A 500 ml flask equipped with a stirrer, distillation apparatus and thermometer is charged with 290 g (1.00 mol) of distilled fatty acid methyl esters (fraction I), 29 g (0.475 mol) of monoethanolamine and the work-up is continued as described in Example 1. .

72.5 g (1.187 mol) of monoethanolamine and 4.8 g of a 37.8% solution of sodium 2-aminoethoxylate in monoethanolamine are then added to the methyl esters of fatty acids. The temperature is raised to 90 ° C and stirring is continued at this temperature for 1.2 hours. Methanol and excess monoethanolamine are removed as described in Example 1 to give 322 g of monoethanolamide with an average molecular weight of 319. The yield of the product is 96% of theory based on the degree of conversion of monoethanolamine.

To 319 g of the monoethanolamide of fatty acids thus obtained is added 102 g (1.04 mol) of maleic anhydride at 80 ° C, and the resulting mixture is stirred at this temperature for 1.5 hours to give 421 g of acidic monoethanolamide maleate (acylamidoethylene maleate). Sulfurization and neutralization of the acidic monoethanolamide maleate is carried out as described in Example 1 by adding it at 70 ° C to a solution of 630 ml of water, 114 g (0.6 mol) of sodium pyrosulphite and 168 g of 25% ammonium hydroxide solution to give 1330 g of an aqueous solution of sodium ammonium double salt of acylamidoethylenesulphosuccinic acid having the formula:

0 O

li II

R - C - NH - CH '- CH-O-C-CH - CH - COONH.

2 2 2 | 4 SO 3 Na where R is C 1 -C 3, the final product content of the solution 3a is 32% by weight. The average molecular weight of the product obtained is 537.

Dry matter content 40.8%

Conversion rate (final product / original amide) 81.0%

Solubility in CCl 4 4.9%

Viscosity at 20 ° C 22.0 mPas 20 3 3

Density d ^ u 1.102 · 10 kg / m pH (10% solution) 6.95

Example 6

Methyl esters of fatty acids are synthesized as described in Example 1.

299 g (1.00 mol) of distilled fatty acid methyl esters (fraction III) and 20 g (0.327 mol) of monoethanolamine are placed in a 500 ml flask equipped with a stirrer, a distillation apparatus and a thermometer and the work-up is continued as described in Example 1. 90 g (1.473 mol) of monoethanolamine and 8.2 g of a 37.8% solution of sodium 2-aminoethoxylate in monoethanolamine are then added to the methyl esters of fatty acids and the resulting mixture is stirred at 90 ° C for 1.5 hours.
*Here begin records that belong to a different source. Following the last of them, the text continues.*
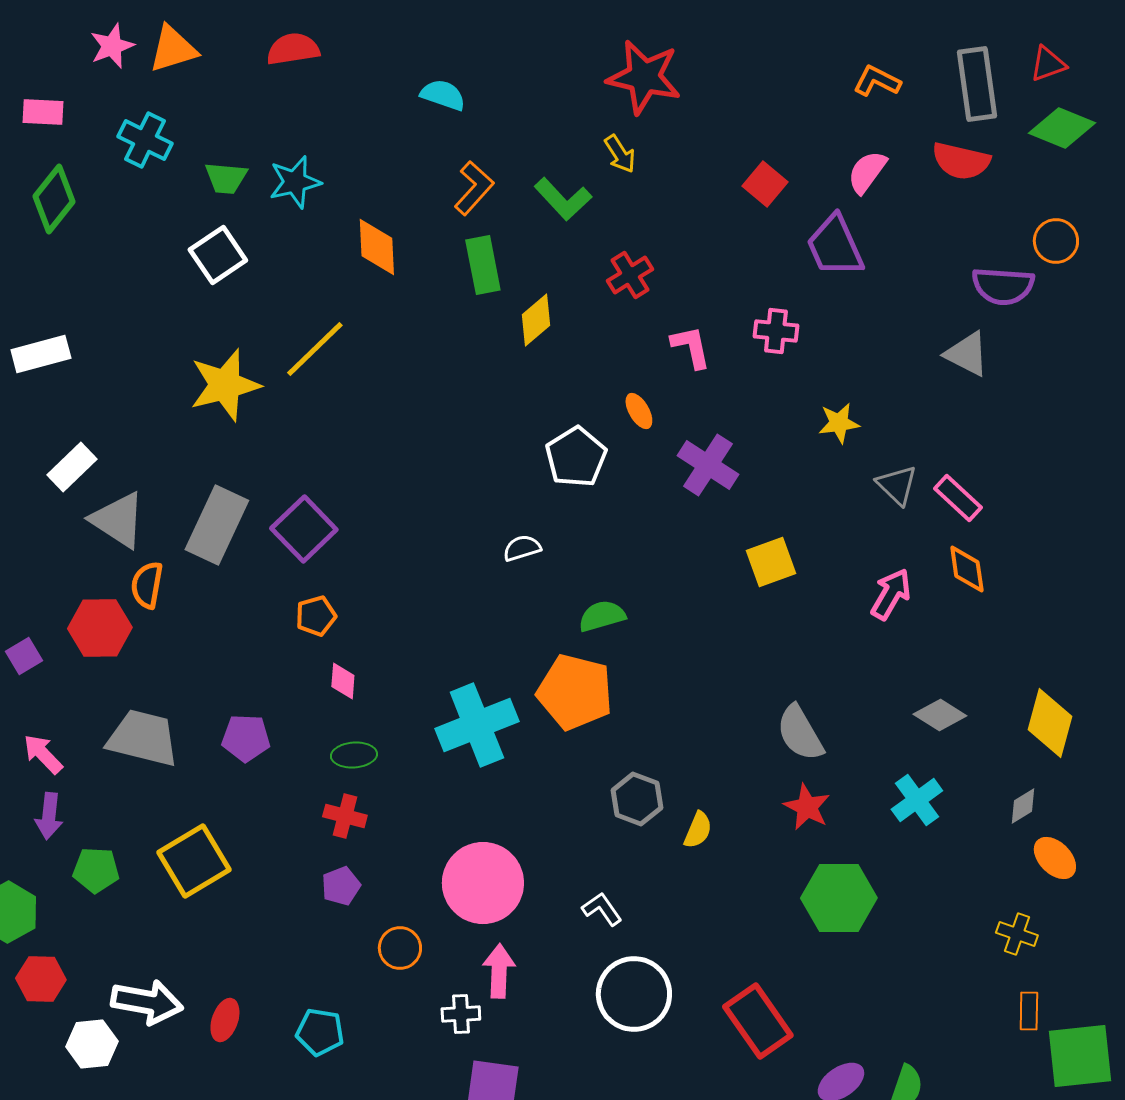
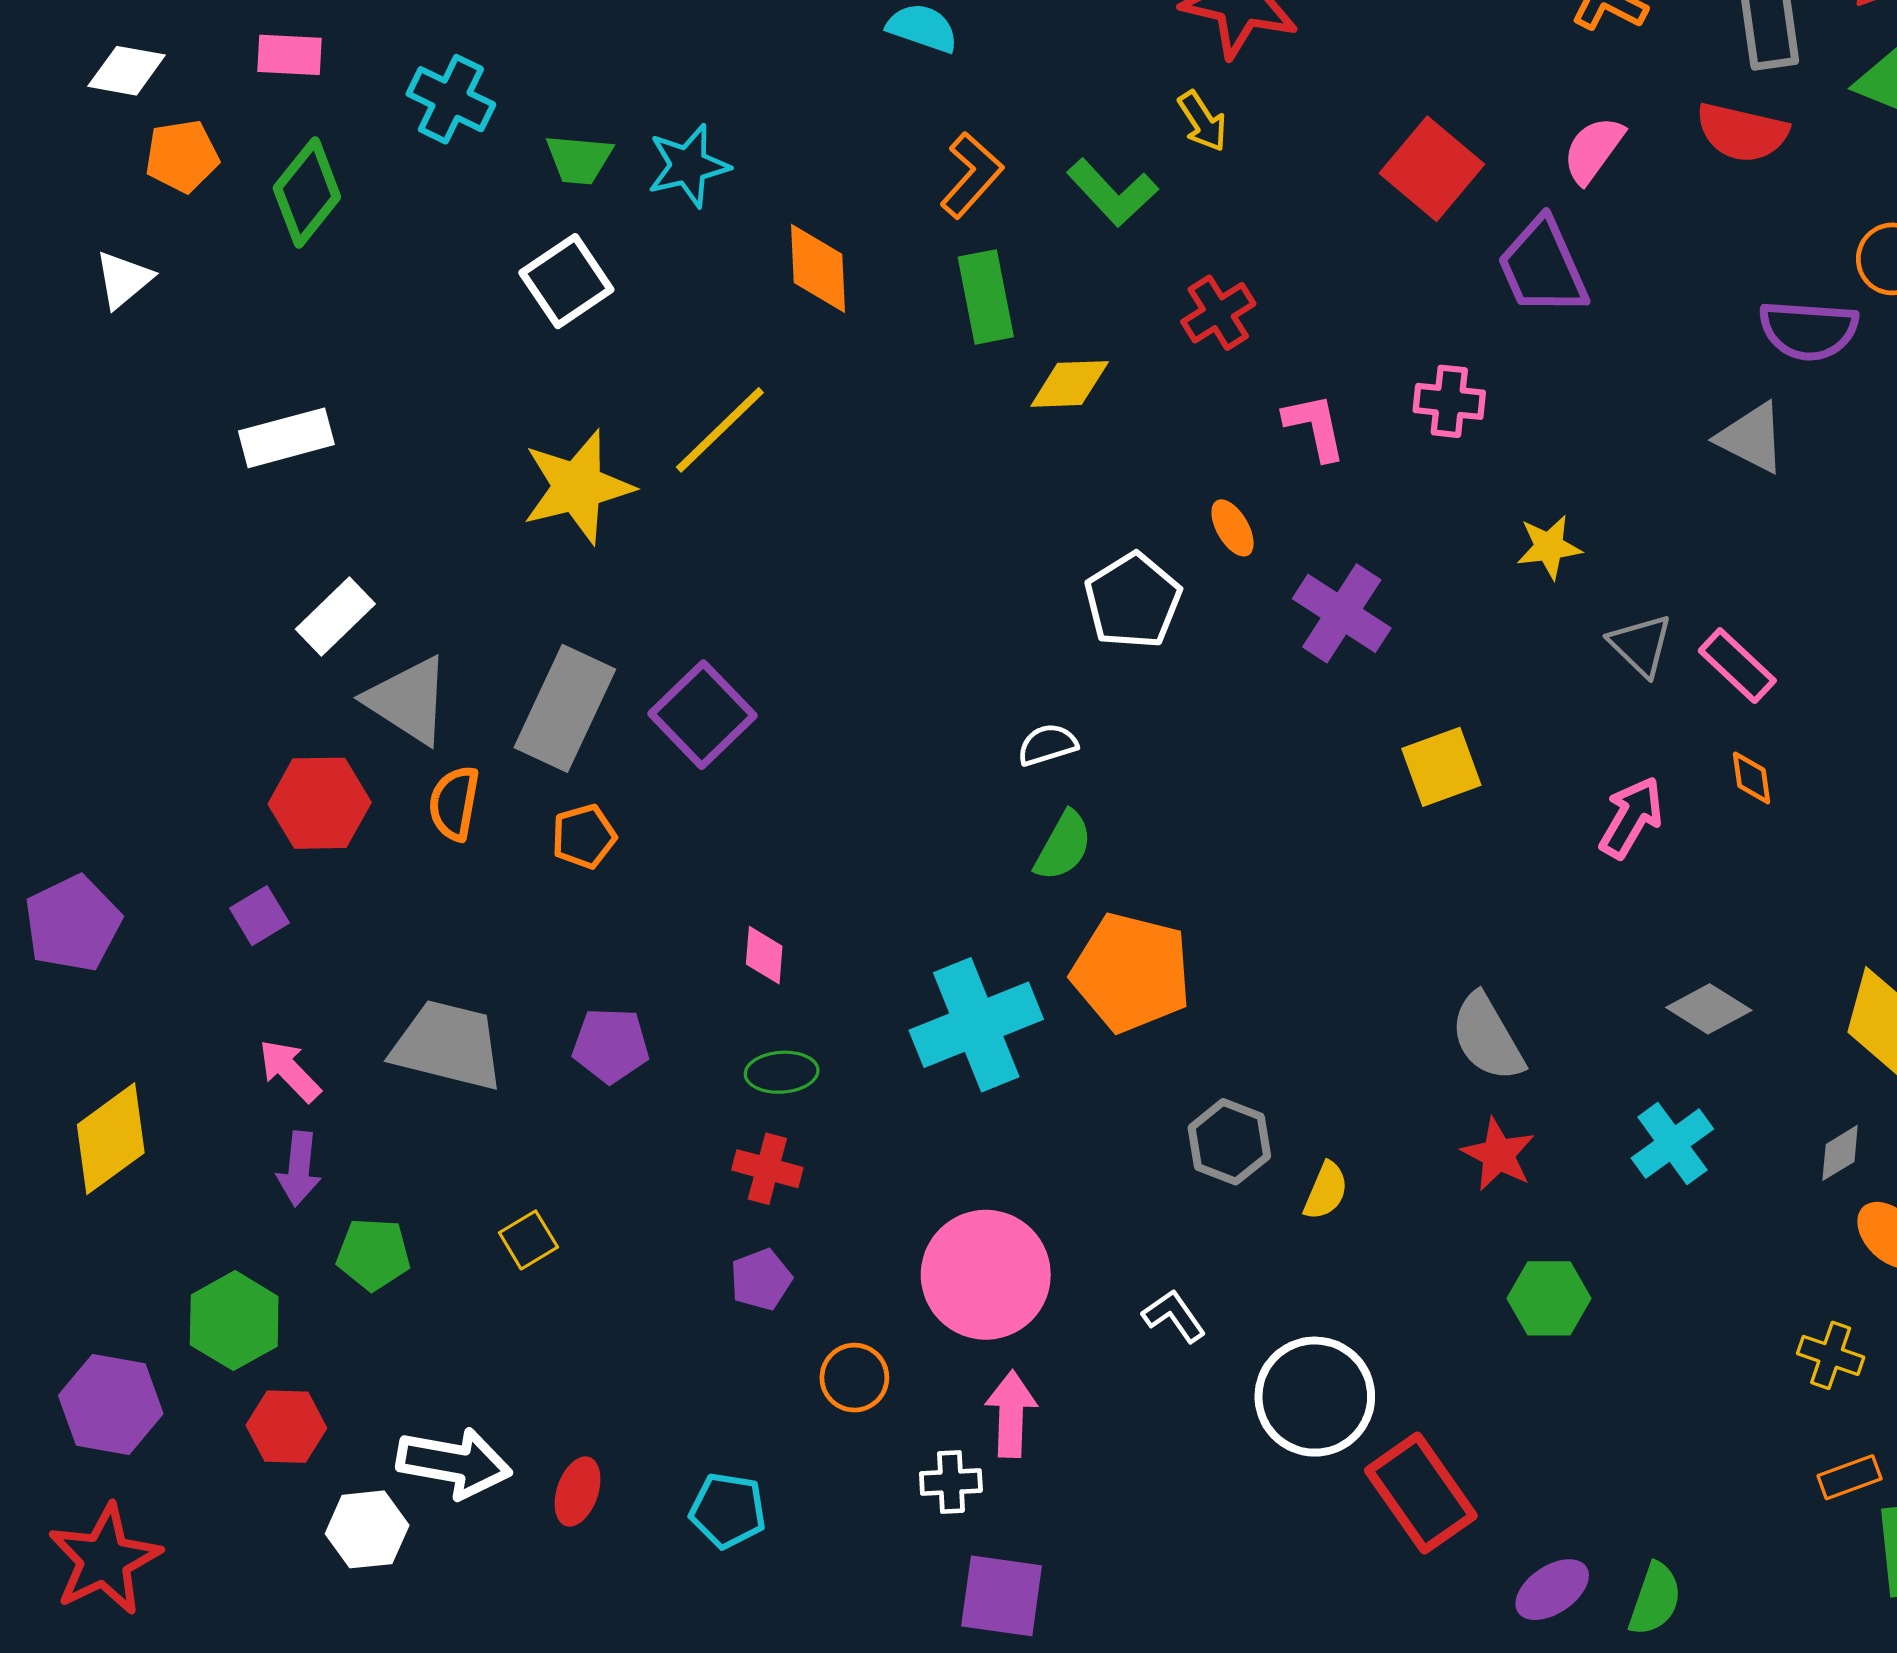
red square: (765, 184) -> (1432, 169), size x1.4
yellow diamond: (536, 320) -> (1070, 384), turned 38
orange diamond: (967, 569) -> (1751, 778), size x0.7
orange pentagon: (316, 616) -> (584, 836), moved
green semicircle: (602, 616) -> (1063, 846), moved, turned 135
red hexagon: (100, 628) -> (320, 803), moved
yellow square: (194, 861) -> (528, 1240), size x0.5
green hexagon: (839, 898) -> (1549, 1298), size x0.7
white circle: (634, 994) -> (1315, 1397), moved
orange rectangle: (1029, 1011) -> (1850, 1477), turned 69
Methanol and excess monoethanolamine are distilled off according to Example 1.

This gives 330 g of monoethanolamide of fatty acids with an average molecular weight of 328. The yield of the product is 95.5% of theory based on the conversion rate of monoethanolamine.
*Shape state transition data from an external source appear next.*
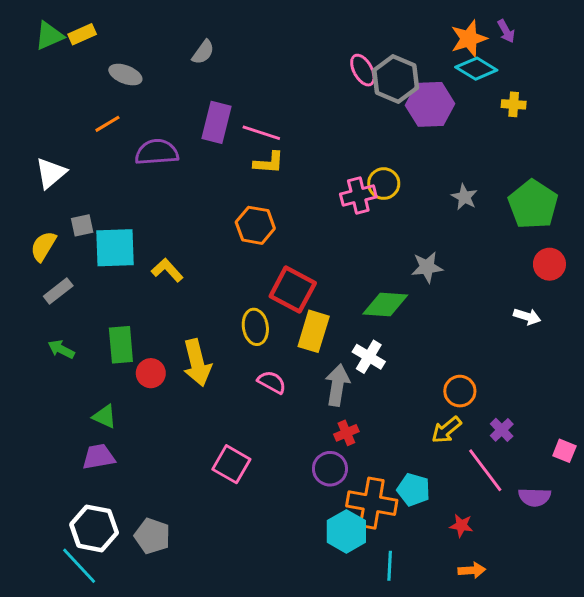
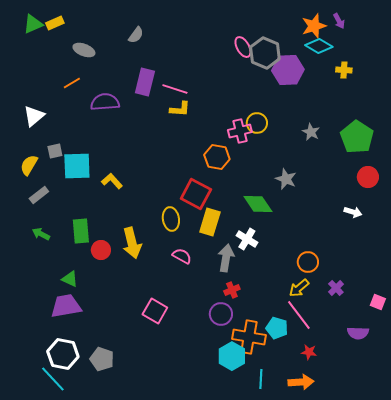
orange hexagon: (255, 225) -> (217, 157), moved
gray star: (427, 267) -> (286, 179), turned 30
green diamond: (385, 304) -> (258, 204), turned 52
purple trapezoid: (99, 457) -> (66, 306), size x1.4
pink line: (485, 470) -> (299, 315), moved
orange arrow: (472, 570) -> (301, 382), moved, size x1.4

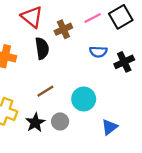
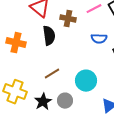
brown cross: (63, 29) -> (68, 19), turned 35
To 2184262 328 g of the obtained monoethanolamide of fatty acids are added at 83-85 ° C 121.4 g (1.238 mol) of maleic anhydride and the resulting mixture is stirred at this temperature for 2 hours to give 449 g of acidic monoethanolamide maleate (acylamidoethylene maleate). The sulfurization and neutralization of the acidic monoethanolamide maleate is carried out according to Example 1 by adding a solution of 970 ml of water, 158.3 g (0.712 mol) of potassium pyrosulphite and 149.5 g (1.424 mol) of diethanolamine at 90 ° C. 1720 g of an aqueous solution of the diethanolamine-potassium double salt of acylamidoethylenesulfosuccinic acid of the general formula are thus obtained: 0 0 0 .mu.l of R - C - NH - CH2 - CH2 - O - C - CH2 - CH - C0NH2 (C The product content of the C 1 -C 6 solution is 30.3% by weight. The final product thus obtained has an average molecular weight of 649.

Dry matter content 41.4%

Conversion rate (final product / original amide 80.5%

Solubility in CCl 4 4.2%

Viscosity at 20 ° C 20.0 mPas

Density d2 ° 1.089 · 103 kg / m3 pH (10% solution) 7.05

Example 7

The synthesis of fatty acid methyl esters is carried out according to Example 1.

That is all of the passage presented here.